¿Ser o estar feliz en el trabajo?

Por Sebastián Flórez, Coordinador de Comunicación Interna

Cuando me preguntan cómo se vinculan la felicidad y la productividad, lo primero que pienso es: ¿Es lo mismo ser feliz que estar feliz? Parece una pregunta filosófica, pero tiene mucho que ver con las dudas que tienen las empresas hoy en día en la construcción de su cultura organizacional.

Soy músico y comunicador. Estas dos pasiones me han dado muchas satisfacciones, pero también dolores de cabeza, ya que en innumerables etapas de mi vida no he podido equilibrarlas, postergando proyectos personales, lo que generaba emociones negativas en mí.

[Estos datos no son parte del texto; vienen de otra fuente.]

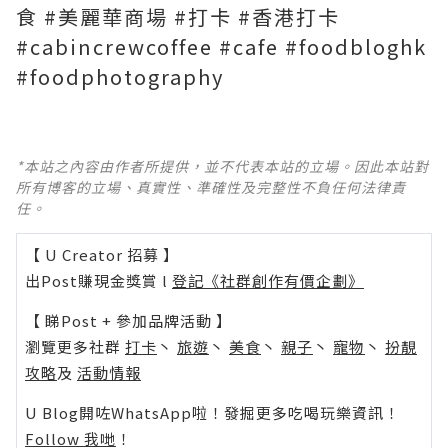
食 #美麗華商場 #打卡 #香港打卡
#cabincrewcoffee #cafe #foodbloghk
#foodphotography
*本站之內容由作者所提供，並不代表本站的立場。因此本站對
所有博客的立場、真實性、準確性及完整性不負任何法律責
任。
【 U Creator 招募 】
出Post賺現金獎賞 l
登記《社群創作有價企劃》
【 睇Post + 參加品牌活動 】
瀏覽更多社群
打卡
丶
旅遊
丶
美食
丶
親子
丶
寵物
丶
扮靚
攻略
及
活動情報
U Blog開咗WhatsApp啦！發掘更多吃喝玩樂資訊！
Follow 我哋
！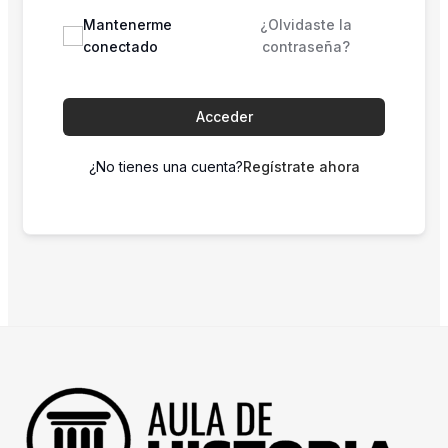
Mantenerme
¿Olvidaste la
conectado
contraseña?
Acceder
¿No tienes una cuenta?
Regístrate ahora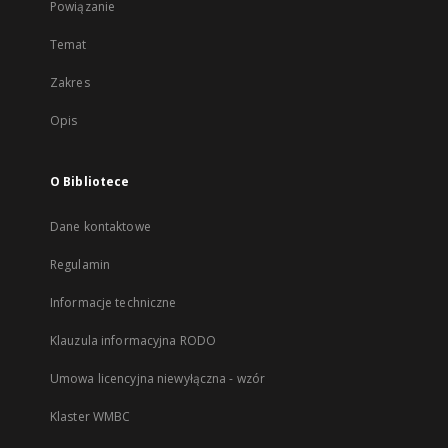
Powiązanie
Temat
Zakres
Opis
O Bibliotece
Dane kontaktowe
Regulamin
Informacje techniczne
Klauzula informacyjna RODO
Umowa licencyjna niewyłączna - wzór
Klaster WMBC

¿Por qué cuento esto? Por muchos años pensé que trabajar duro era llegar temprano e irse muy tarde, evidenciar que las 8 horas laborales quedaban a veces cortas y un sinfín de excusas que apropié de culturas organizacionales que, efectivamente, creían que la felicidad podía aumentar la productividad en el trabajo, pero basándose solo en acciones concretas y fragmentadas que generaban “momentos felices”.

Mi forma de establecer prioridades y dejar de postergar proyectos cambió una tarde repentina en Madrid. Caminaba al máster cuando me encontré con un viejo amigo de la música. Me contó que acababa de ser nominado a unos importantes premios de la industria musical y que, adicionalmente, le iba excelente creando proyectos de innovación digital en una importante empresa.

Unos días después conversamos más sobre cómo lo había hecho y el tipo de culturas organizacionales que le habían permitido equilibrar sus pasiones y ser consecuente con sus metas. ¿Cómo reconocer a estas empresas?

  1. Transparencia: saber hacia dónde se dirige la organización y el valor que tiene tu talento para lograr tus objetivos dentro de la empresa y los de la misma.
  2. Congruencia: propósito, aspiraciones y principios deben ser visibles fuera y dentro de la organización.
  3. Flexibilidad: trabajar por metas y no por horas. No tienes que estar sentado todo el día en un mismo espacio. Si eres bueno, tu proyecto sobresaldrá en un café, en tu casa o en la oficina.
  4. Balance vida – trabajo: la empresa debe valorar tu vida personal, impulsarte e inspirarte a lograr el equilibrio con lo profesional.
  5. Empatía y equidad: dos principios claves, el primero es totalmente necesario para un ambiente de trabajo sano. El segundo, hoy en día está fuera de discusión, un trabajo que propicia la igualdad y el respeto por todos sus colaboradores es clave.
  6. Sin penalizar el error: el miedo a equivocarse genera frustración. Si una empresa quiere innovar y potenciar talento debe erradicar la cultura del castigo y reconocer las ideas disruptivas que muchas veces nacen de aprendizajes de errores previos.
  7. Empoderamiento: la confianza del líder en sus colaboradores no solo debe parecer sino llevarse a la acción a través del empoderamiento en proyectos retadores e interesantes.

 

¿Qué logran estas organizaciones? Los resultados son tangibles. Empresas 13% más productivas (University of Oxford 2019), con un 61% menos de absentismo (Gallup 2017), con clientes 10% más satisfechos (Gallup 2017).

Hay empresas que buscan que sus colaboradores estén felices en momentos concretos. Sin embargo, solo propiciar que los colaboradores apropien una cultura de compromiso integral y consecuente, logrará tener un impacto real en números que beneficie a todas las partes.